▶ **TASK OBJECTIVE**
In the copy you make, include no pictures, and transcribe every record exactly.

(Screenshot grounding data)
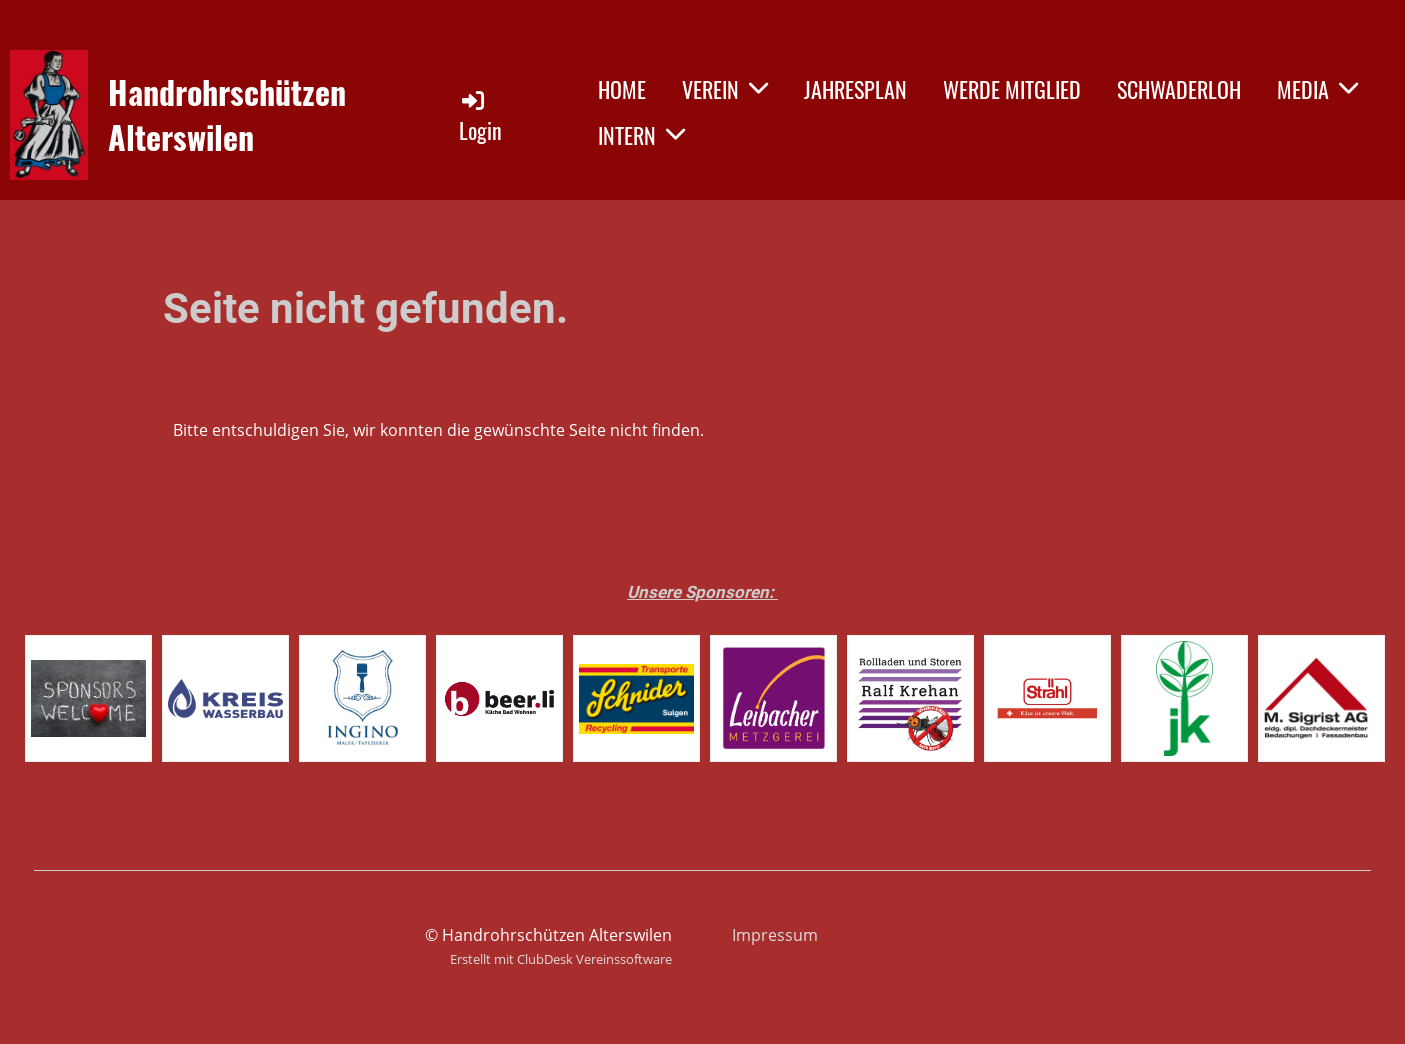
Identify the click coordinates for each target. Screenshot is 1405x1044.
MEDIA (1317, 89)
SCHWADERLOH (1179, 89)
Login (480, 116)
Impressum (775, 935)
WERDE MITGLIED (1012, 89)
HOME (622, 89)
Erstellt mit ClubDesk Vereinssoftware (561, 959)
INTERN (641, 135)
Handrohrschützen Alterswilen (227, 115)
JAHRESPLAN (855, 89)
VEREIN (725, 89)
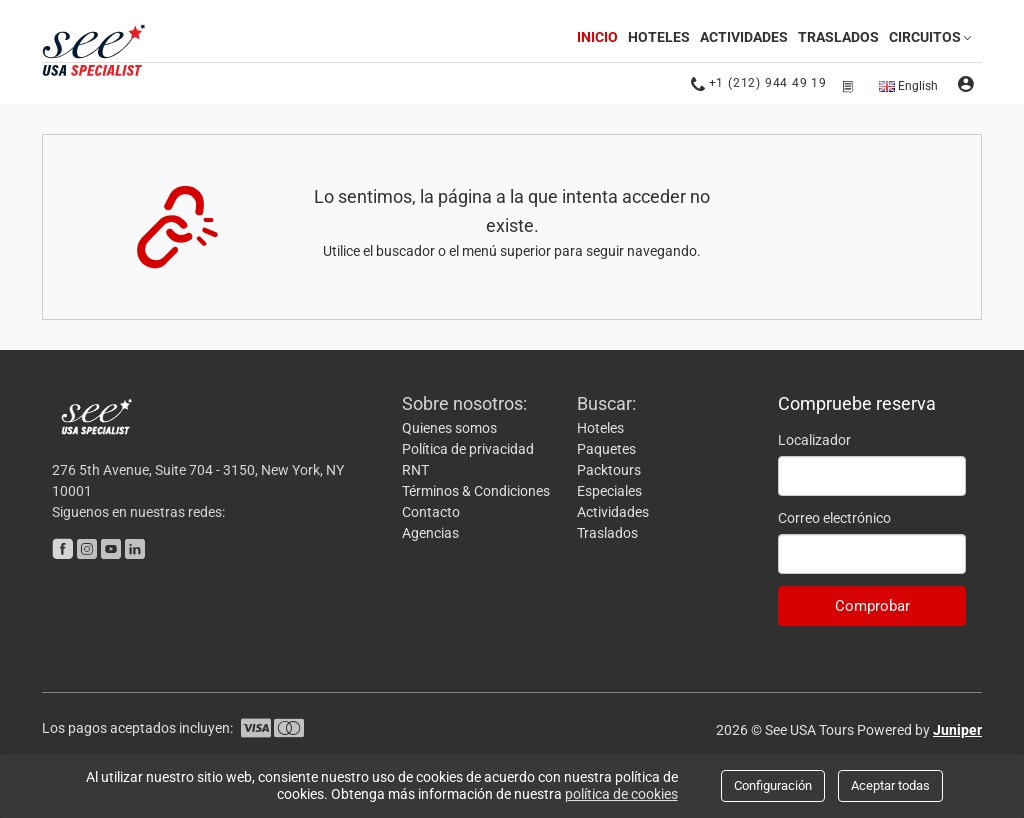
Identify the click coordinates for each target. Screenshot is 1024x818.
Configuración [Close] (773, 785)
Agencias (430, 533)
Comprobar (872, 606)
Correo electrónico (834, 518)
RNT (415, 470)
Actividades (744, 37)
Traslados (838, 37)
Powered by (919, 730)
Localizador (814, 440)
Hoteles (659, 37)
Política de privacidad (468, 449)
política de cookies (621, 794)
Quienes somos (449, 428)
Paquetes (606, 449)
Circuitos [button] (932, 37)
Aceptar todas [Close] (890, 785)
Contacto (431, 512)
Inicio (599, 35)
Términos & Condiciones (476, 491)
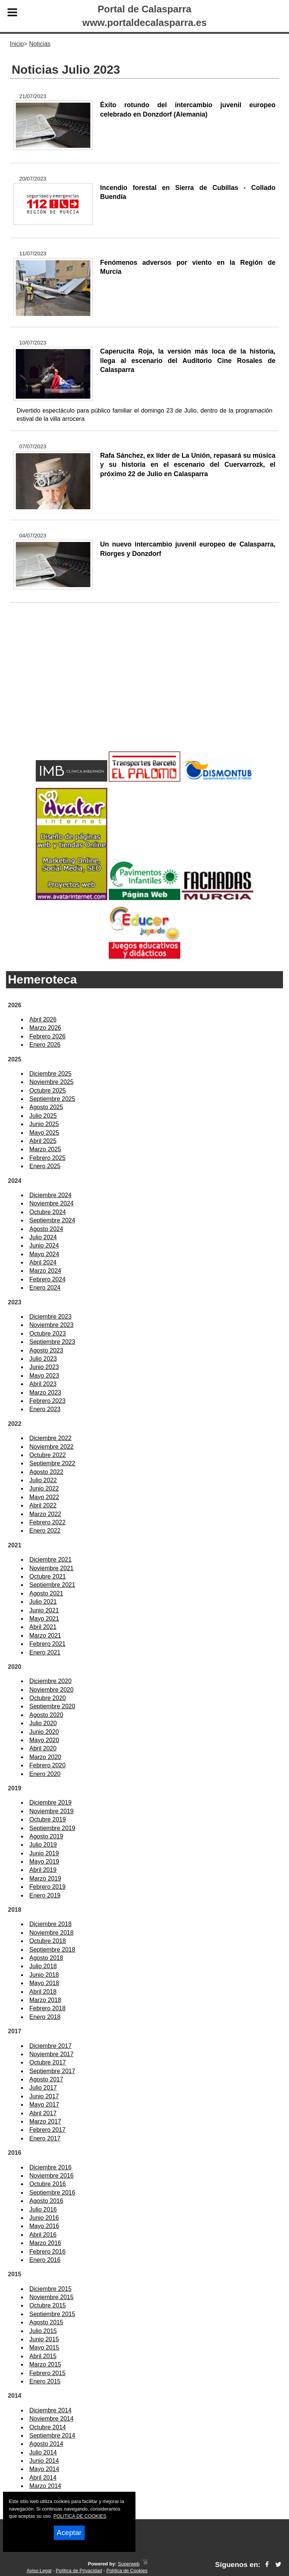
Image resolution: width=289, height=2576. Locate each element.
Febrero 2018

▶ **EXERCISE SOLUTION**
Identify the click coordinates for each target. Screenshot is 1405x1044.
MEDIA (1317, 89)
SCHWADERLOH (1179, 89)
Login (480, 116)
Impressum (775, 935)
WERDE MITGLIED (1012, 89)
HOME (622, 89)
Erstellt mit ClubDesk Vereinssoftware (561, 959)
INTERN (641, 135)
Handrohrschützen Alterswilen (227, 115)
JAHRESPLAN (855, 89)
VEREIN (725, 89)
Identify the click coordinates for each target. Screenshot is 1024x818.
Configuración [Close] (773, 785)
Agencias (430, 533)
Comprobar (872, 606)
Correo electrónico (834, 518)
RNT (415, 470)
Actividades (744, 37)
Traslados (838, 37)
Powered by (919, 730)
Localizador (814, 440)
Hoteles (659, 37)
Política de privacidad (468, 449)
política de cookies (621, 794)
Quienes somos (449, 428)
Paquetes (606, 449)
Circuitos [button] (932, 37)
Aceptar todas [Close] (890, 785)
Contacto (431, 512)
Inicio (599, 35)
Términos & Condiciones (476, 491)
Image resolution: width=289, height=2576. Locate each element.
Febrero 2018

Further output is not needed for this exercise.